The Gulfport Public Library is located on Beach Boulevard, not far from the Gulfport Multi-Purpose Senior Center and the Catherine Hickman Theater. It is a member of the Pinellas Public Library Cooperative, which facilitates inter-library borrowing of materials in the county.

Stetson University College of Law, founded in 1900, is located in Gulfport (having moved there in 1954 from its original location in DeLand). Its tower is one of the better-known images to locals and has become an iconic part of the skyline.

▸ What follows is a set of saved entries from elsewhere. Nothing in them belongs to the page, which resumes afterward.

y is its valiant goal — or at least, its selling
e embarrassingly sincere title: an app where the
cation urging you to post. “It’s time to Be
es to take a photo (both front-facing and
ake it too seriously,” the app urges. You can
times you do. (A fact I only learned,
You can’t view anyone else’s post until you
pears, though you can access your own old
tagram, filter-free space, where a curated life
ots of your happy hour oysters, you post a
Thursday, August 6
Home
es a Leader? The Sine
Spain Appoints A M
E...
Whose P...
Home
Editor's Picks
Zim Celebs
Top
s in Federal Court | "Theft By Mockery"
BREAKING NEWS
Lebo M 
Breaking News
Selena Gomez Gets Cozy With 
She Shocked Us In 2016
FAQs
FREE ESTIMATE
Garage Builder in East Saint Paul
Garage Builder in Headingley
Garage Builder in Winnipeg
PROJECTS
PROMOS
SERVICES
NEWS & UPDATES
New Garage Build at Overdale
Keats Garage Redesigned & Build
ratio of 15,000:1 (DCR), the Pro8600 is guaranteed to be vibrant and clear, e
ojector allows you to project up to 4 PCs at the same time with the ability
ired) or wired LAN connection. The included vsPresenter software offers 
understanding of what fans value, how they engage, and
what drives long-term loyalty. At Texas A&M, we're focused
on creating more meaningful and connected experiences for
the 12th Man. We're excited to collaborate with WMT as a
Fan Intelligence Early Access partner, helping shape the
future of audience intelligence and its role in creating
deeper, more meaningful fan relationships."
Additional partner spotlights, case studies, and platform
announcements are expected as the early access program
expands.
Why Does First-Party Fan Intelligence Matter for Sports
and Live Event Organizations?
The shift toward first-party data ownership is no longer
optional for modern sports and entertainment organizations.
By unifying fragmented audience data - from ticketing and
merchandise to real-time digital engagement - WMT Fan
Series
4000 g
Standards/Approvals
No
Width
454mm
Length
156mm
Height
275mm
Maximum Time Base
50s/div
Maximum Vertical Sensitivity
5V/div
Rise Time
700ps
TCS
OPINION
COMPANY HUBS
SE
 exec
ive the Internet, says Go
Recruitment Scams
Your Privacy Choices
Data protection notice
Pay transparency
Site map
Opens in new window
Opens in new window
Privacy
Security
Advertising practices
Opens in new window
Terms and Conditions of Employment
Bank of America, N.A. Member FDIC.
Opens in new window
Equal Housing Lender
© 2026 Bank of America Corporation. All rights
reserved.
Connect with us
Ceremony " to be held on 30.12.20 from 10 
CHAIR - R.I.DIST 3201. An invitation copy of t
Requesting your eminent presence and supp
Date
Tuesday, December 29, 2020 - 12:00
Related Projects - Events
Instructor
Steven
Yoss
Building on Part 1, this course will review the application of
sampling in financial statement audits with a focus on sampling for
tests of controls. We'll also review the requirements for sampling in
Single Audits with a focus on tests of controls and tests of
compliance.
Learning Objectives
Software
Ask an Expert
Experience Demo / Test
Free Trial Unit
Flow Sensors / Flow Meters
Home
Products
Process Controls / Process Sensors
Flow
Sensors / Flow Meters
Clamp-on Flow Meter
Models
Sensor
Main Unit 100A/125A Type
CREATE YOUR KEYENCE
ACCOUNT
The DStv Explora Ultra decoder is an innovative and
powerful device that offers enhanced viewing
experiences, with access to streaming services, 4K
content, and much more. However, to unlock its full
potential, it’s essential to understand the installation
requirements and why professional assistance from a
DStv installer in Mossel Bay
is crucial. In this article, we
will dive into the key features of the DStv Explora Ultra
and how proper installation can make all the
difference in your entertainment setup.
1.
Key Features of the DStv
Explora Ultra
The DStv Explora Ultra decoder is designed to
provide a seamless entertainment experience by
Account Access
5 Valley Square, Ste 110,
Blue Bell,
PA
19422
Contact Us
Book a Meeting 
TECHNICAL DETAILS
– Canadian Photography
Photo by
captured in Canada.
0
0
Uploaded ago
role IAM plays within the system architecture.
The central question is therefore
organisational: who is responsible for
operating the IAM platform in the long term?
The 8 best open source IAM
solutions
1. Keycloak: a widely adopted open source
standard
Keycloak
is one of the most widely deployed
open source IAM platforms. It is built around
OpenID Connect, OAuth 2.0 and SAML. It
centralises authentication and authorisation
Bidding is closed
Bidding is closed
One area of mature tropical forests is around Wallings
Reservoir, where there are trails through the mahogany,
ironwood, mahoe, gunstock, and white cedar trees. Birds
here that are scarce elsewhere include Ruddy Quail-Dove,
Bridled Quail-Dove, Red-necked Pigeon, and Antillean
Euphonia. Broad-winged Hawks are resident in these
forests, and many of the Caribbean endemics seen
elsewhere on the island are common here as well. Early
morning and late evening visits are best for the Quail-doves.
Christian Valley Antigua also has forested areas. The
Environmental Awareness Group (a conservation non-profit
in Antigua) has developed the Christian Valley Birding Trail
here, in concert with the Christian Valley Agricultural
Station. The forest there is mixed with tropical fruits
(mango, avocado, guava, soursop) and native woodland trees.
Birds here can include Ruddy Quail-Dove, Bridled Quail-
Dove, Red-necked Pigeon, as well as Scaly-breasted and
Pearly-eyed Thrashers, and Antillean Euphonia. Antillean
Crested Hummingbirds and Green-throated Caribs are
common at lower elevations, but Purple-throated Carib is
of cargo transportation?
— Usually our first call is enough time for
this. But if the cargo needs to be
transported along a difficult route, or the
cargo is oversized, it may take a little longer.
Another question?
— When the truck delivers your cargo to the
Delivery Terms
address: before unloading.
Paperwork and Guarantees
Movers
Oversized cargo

St. Petersburg College, a state college, has multiple campuses in the county and is available for those who aspire to a college degree. In addition, the city of St. Petersburg has a campus of the University of South Florida.

==Culture==
The downtown area has several art galleries as well as the Catherine A. Hickman Theater, a small performing arts center. Gulfport also hosts street festivals throughout the year. Monthly highlights include Art Walk on the first Friday and IndieFaire on the third Saturday of each month. Yearly features include February's Get Rescued, benefiting local animal rescues, and September's GeckoFest, which consists of several events throughout the month including the Gecko PubCrawl, Gecko Ball, and of course, the election of the Gecko Queen. Many street performers, artists, and craftspeople show up to create a relaxed cultured atmosphere in the warm balmy breezes coming off the beach at the end of the street.

The Gulfport Community Players present several plays each year at the Hickman Theater. Also, the Catherine A. Hickman Theater of Gulfport is located on Beach Boulevard at 26th Avenue South and is a venue for live theatrical performances. The Gulfport Senior Center offers activities throughout the week for residents within and outside of the city limits.

The Gulfport Casino Ballroom, located on the waterfront, is one of the main event venues in the city. The Casino hosts Swing, Latin, Argentine Tango, and Ballroom Dance events five days a week with a large turnout from all across the Tampa area. The venue is available for rent to the public and is popular for weddings, company functions, and holiday parties. The ballroom features a 5000 sqft authentic 1930s style dance floor.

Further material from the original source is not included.